Landamman of the League of the Ten Jurisdictions
- In office 1659–1660; 1663–1664; 1667–1668; 1671–1672; 1675–1676

Personal details
- Born: 29 April 1629
- Died: 13 December 1676 (aged 47)
- Spouses: Elisabeth von Valär (m. 1650); Jakobea Buol von Strassberg (m. 1669);
- Parent: Jörg Jenatsch

= Paul Jenatsch =

Swiss politician (1629–1676)

Paul Jenatsch (29 April 1629 – 13 December 1676) was a Swiss politician and military officer from Davos. The son of Jörg Jenatsch, he served several terms as landamman of the League of the Ten Jurisdictions and was a leading member of the Spanish party in the Republic of the Three Leagues.

== Life ==

Jenatsch studied at Zurich (1644) and Basel (1646–1647).

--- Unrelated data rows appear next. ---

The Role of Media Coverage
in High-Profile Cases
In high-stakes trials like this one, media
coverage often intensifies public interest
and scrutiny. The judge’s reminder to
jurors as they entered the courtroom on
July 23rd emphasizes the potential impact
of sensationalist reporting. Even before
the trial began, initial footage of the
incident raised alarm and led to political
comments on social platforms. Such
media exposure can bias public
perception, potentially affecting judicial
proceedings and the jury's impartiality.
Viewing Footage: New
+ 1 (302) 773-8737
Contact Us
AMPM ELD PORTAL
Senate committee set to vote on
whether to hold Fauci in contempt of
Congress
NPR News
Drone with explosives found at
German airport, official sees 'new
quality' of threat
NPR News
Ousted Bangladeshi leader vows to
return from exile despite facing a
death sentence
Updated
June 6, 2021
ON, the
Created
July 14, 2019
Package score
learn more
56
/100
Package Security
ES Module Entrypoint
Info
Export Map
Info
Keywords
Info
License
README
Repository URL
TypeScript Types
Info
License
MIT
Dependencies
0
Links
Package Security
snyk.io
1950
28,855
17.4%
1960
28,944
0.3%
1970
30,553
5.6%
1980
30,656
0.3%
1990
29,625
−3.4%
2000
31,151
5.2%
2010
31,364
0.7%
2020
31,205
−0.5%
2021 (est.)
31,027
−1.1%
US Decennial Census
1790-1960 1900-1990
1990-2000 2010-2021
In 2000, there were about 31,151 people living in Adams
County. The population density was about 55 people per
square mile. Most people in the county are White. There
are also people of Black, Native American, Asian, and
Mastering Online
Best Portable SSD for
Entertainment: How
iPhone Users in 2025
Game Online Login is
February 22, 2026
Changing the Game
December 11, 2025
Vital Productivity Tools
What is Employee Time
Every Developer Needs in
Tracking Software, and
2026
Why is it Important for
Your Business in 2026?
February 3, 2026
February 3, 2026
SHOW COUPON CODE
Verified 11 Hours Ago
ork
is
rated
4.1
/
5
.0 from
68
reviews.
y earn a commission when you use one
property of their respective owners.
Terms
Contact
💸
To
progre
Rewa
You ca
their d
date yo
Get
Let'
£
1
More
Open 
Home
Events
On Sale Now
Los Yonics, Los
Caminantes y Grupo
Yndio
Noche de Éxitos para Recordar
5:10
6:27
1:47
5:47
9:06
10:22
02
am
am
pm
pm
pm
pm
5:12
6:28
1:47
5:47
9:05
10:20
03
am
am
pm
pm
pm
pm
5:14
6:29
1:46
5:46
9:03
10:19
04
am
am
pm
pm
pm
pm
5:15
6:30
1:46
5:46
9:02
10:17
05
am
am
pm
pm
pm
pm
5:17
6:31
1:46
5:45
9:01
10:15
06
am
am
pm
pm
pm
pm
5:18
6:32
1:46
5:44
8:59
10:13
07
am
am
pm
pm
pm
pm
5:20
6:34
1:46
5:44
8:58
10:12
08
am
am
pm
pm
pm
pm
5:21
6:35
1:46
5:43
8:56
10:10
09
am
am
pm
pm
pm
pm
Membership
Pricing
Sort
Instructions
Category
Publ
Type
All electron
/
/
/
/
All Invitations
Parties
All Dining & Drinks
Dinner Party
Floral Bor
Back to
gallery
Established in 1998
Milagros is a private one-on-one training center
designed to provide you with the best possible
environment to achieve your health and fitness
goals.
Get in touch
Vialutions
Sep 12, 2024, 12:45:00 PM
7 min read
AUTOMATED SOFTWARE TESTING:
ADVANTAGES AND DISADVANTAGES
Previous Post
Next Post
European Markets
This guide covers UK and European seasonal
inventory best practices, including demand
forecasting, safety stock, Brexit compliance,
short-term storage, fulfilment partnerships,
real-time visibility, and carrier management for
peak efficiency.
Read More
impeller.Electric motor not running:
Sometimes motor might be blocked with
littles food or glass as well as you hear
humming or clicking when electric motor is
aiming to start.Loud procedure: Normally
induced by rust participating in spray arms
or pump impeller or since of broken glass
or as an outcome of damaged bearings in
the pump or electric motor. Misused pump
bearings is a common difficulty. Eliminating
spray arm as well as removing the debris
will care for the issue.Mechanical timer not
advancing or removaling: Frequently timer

He married Elisabeth von Valär in 1650 and, after her death, Jakobea Buol von Strassberg in 1669. He served as landamman of the League of the Ten Jurisdictions in 1659–1660, 1663–1664, 1667–1668, 1671–1672, and 1675–1676, and was podestà of Traona (1653–1655) and Tirano (1671–1673). He was sent on diplomatic missions on several occasions. A leading member of the Spanish party, he served as colonel in the Spanish service.

In 1666 he purchased Grünenstein Castle from the Prince-Abbot of St. Gallen.

He committed suicide on 13 December 1676.

== Bibliography ==
- F. Maissen, "Bundeslandammann Paul Jenatsch", in Bündner Monatsblatt, 1957, pp. 315–326.